Alice Goff, Department of History, named a 2020 Recipient of the Berlin Prize
May 15, 2020 (last updated on October 5, 2020)
Goff’s research and teaching center on the history of art and politics, museums, cultural preservation, and the history of the humanities in German states in the nineteenth and twentieth centuries.
During her semester-long fellowship at the Academy in Fall 2020, Goff, an assistant professor in the Department of History, will be working on her book manuscript, “The God Behind the Marble,” a history of the idea that a work of art can create a modern liberal society. Goff tracks the development of this idea in German political thought during the Revolutionary and Napoleonic Wars, and in the upheaval of cultural property that accompanied these conflicts. By following the travails of art objects and their caretakers through looting, desecration, and loss, Goff shows how a period of extraordinary hope for the power of art in theory was also one of great struggle with the vulnerability of art in practice.

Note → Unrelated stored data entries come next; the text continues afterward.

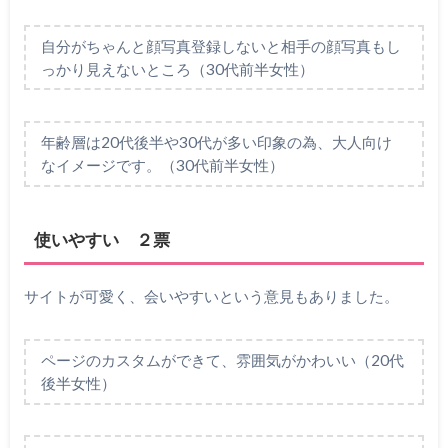
自分がちゃんと顔写真登録しないと相手の顔写真もし
っかり見えないところ（30代前半女性）
年齢層は20代後半や30代が多い印象の為、大人向け
なイメージです。（30代前半女性）
使いやすい ２票
サイトが可愛く、会いやすいという意見もありました。
ページのカスタムができて、雰囲気がかわいい（20代
後半女性）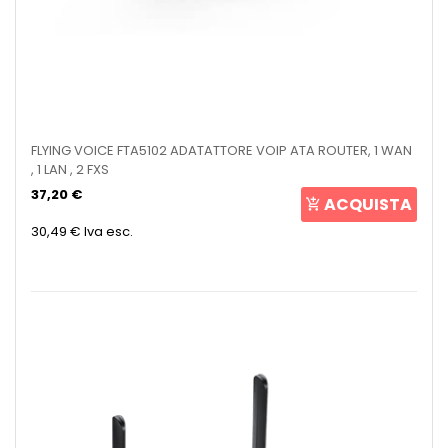
FLYING VOICE FTA5102 ADATATTORE VOIP ATA ROUTER, 1 WAN
, 1 LAN , 2 FXS
37,20 €
ACQUISTA
30,49 €
Iva esc.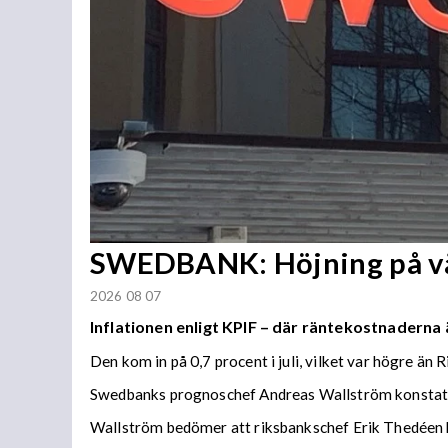
SWEDBANK: Höjning på vä
2026 08 07
Inflationen enligt KPIF – där räntekostnaderna ä
Den kom in på 0,7 procent i juli, vilket var högre än
Swedbanks prognoschef Andreas Wallström konstaterar 
Wallström bedömer att riksbankschef Erik Thedéen ko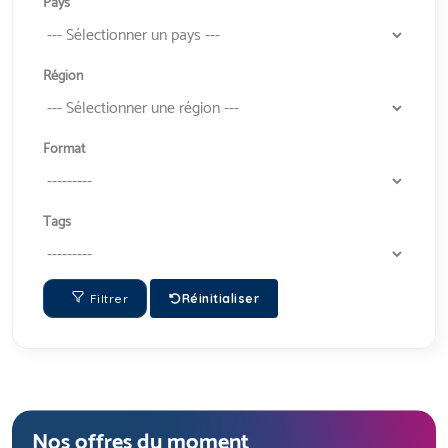
Pays
Région
Format
Tags
Filtrer
Réinitialiser
Nos offres du moment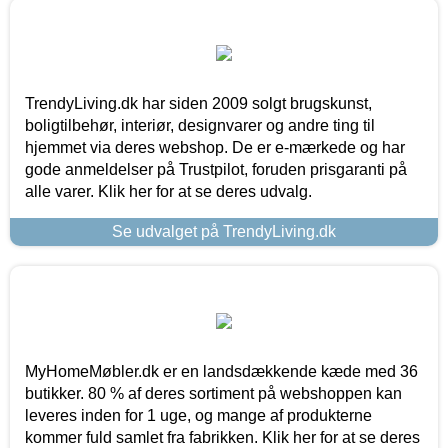
TrendyLiving.dk har siden 2009 solgt brugskunst,
boligtilbehør, interiør, designvarer og andre ting til
hjemmet via deres webshop. De er e-mærkede og har
gode anmeldelser på Trustpilot, foruden prisgaranti på
alle varer. Klik her for at se deres udvalg.
Se udvalget på TrendyLiving.dk
MyHomeMøbler.dk er en landsdækkende kæde med 36
butikker. 80 % af deres sortiment på webshoppen kan
leveres inden for 1 uge, og mange af produkterne
kommer fuld samlet fra fabrikken. Klik her for at se deres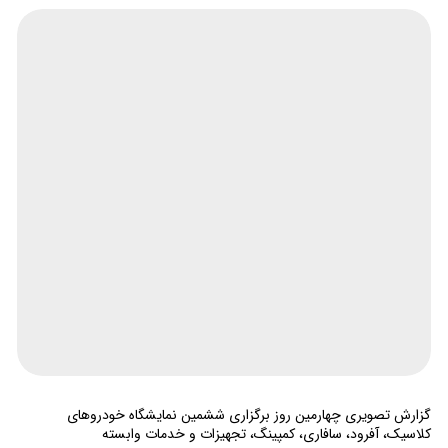
گزارش تصویری چهارمین روز برگزاری ششمین نمایشگاه خودروهای
کلاسیک، آفرود، سافاری، کمپینگ، تجهیزات و خدمات وابسته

Goff earned her PhD in History from University of California, Berkeley, her MSI in Archives and Records Management from the University of Michigan, and her BA from Bryn Mawr College. She joined UChicago in 2017, after two years in the Society of Fellows at the University of Michigan-Ann Arbor.
The Berlin Prize is awarded annually to scholars, writers, composers, and artists from the United States who represent the highest standards of excellence in their fields. The fellowship provides recipients with the time and resources to step back from their daily obligations to work on academic and artistic projects they might not otherwise pursue. Fellows are encouraged to work with local individuals and institutions in the Academy’s well-established network, forging rich connections and lasting transatlantic relationships.